Line-by-line processing when stdin is not a tty

R

RG

When stdin is not a tty, Python seems to buffer all the input through
EOF before processing any of it:

[ron@mickey:~]$ cat | python
print 123
print 456 <hit ctrl-D here>
123
456

Is there a way to get Python to process input line-by-line the way it
does when stdin is a TTY even when stdin is not a TTY?

Thanks,
rg
 
T

Tim Harig

When stdin is not a tty, Python seems to buffer all the input through
EOF before processing any of it:

[ron@mickey:~]$ cat | python
print 123
print 456 <hit ctrl-D here>
123
456

Is there a way to get Python to process input line-by-line the way it
does when stdin is a TTY even when stdin is not a TTY?

It would be much better to know the overall purpose of what you are trying
to achieve. There are may be better ways (ie, sockets) depending what you
are trying to do. Knowing your target platform would also be helpful.

For the python interpeter itself, you can can get interactive behavior by
invoking it with the -i option.

If you want to handle stdin a single line at a time from inside of your
program, you can access it using sys.stdin.readline().
 
C

Cameron Simpson

| When stdin is not a tty, Python seems to buffer all the input through
| EOF before processing any of it:
|
| [ron@mickey:~]$ cat | python
| print 123
| print 456 <hit ctrl-D here>
| 123
| 456
|
| Is there a way to get Python to process input line-by-line the way it
| does when stdin is a TTY even when stdin is not a TTY?

What you're seeing here is not python's behaviour but cat's behaviour.

Almost all programs do line buffering (flush buffer at newline) when the
file is a terminal (character device) and block buffering (flush when a
fixed size buffer, typically 8192 bytes or some larger power of 2) when
the file is not a terminal. This is default behaviour for the stdio
package.

So "cat" is simply not feeding any data to python until it has a lot of
it; there is nothing python can do about that. We would need to know
more about your specific task to suggest workarounds.

Usually you either
need an option on the upstream program to tell it to line buffer
explicitly or you need to play silly games with pseudo terminals to
convince the upstream program it is attached to a terminal. The latter
is both ugly and generally inadvisable because many programs that change
their buffering when attached to a terminal also change other behaviour,
such as issuing interactiove prompts etc.

Cheers,
 
T

Tim Harig

once cat had an option -u doing exactly that but nowadays
-u seems to be ignored

http://www.opengroup.org/onlinepubs/009695399/utilities/cat.html

I have to wonder why cat knows or cares. Since we are referring to
a single directional pipe, there is no fear of creating any kind of
race condition. In general, I would expect that the shell opens the
pipe (pipe()), fork()s, closes its own 0 or 1 descriptor as appropriate
for each child, copies (dup()) one the file descriptors to the
appropriate file descriptor for the child process, and exec()s to call
the new process. Neither of the processes, in general, needs to know
anything other the to write and read from their given descriptors.
 
C

Cameron Simpson

| > On Mittwoch 11 August 2010, Cameron Simpson wrote:
| >> Usually you either
| >> need an option on the upstream program to tell it to line
| >> buffer explicitly
| >
| > once cat had an option -u doing exactly that but nowadays
| > -u seems to be ignored
| >
| > http://www.opengroup.org/onlinepubs/009695399/utilities/cat.html
|
| I have to wonder why cat knows or cares. Since we are referring to
| a single directional pipe, there is no fear of creating any kind of
| race condition. In general, I would expect that the shell opens the
| pipe (pipe()), fork()s, closes its own 0 or 1 descriptor as appropriate
| for each child, copies (dup()) one the file descriptors to the
| appropriate file descriptor for the child process, and exec()s to call
| the new process. Neither of the processes, in general, needs to know
| anything other the to write and read from their given descriptors.

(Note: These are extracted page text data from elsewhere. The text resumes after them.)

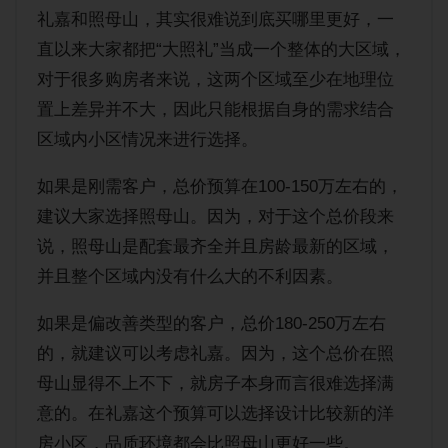
礼嘉和照母山，其实很难说到底买哪里更好，一
直以来大家都把“大照礼”当成一个整体的大区域，
对于很多购房者来说，这两个区域至少在地理位
置上差异并不大，因此只能根据自身的需求结合
区域内小区情况来进行选择。
如果是刚需客户，总价预算在100-150万左右的，
建议大家选择照母山。因为，对于这个总价段来
说，照母山是配套最齐全并且房龄最新的区域，
并且整个区域内没有什么大的不利因素。
如果是偏改善类型的客户，总价180-250万左右
的，就建议可以考虑礼嘉。因为，这个总价在照
母山显得不上不下，就房子本身而言很难选择满
意的。在礼嘉这个预算可以选择设计比较新的洋
房小区，品质环境都会比照母山更好一些。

The buffering is a performance choice. Every write requires a context
switch from userspace to kernel space, and availability of data in the
pipe will wake up a downstream process blocked trying to read.

It is far more efficient to do as few such copies as possible, so where
interaction (as you point out) is one way it's usually better to write
data in larger chunks. But when writing to a terminal, ostensibly for a
human to read, line buffering is generally better (for exactly the issue
the OP tripped over - humans expect stuff to happen as it occurs).
 
T

Tim Harig

| > On Mittwoch 11 August 2010, Cameron Simpson wrote:
| >> Usually you either
| >> need an option on the upstream program to tell it to line
| >> buffer explicitly
| >
| > once cat had an option -u doing exactly that but nowadays
| > -u seems to be ignored
| >
| > http://www.opengroup.org/onlinepubs/009695399/utilities/cat.html
|
| I have to wonder why cat knows or cares. Since we are referring to
| a single directional pipe, there is no fear of creating any kind of
| race condition. In general, I would expect that the shell opens the
| pipe (pipe()), fork()s, closes its own 0 or 1 descriptor as appropriate
| for each child, copies (dup()) one the file descriptors to the
| appropriate file descriptor for the child process, and exec()s to call
| the new process. Neither of the processes, in general, needs to know
| anything other the to write and read from their given descriptors.

The buffering is a performance choice. Every write requires a context
switch from userspace to kernel space, and availability of data in the
pipe will wake up a downstream process blocked trying to read.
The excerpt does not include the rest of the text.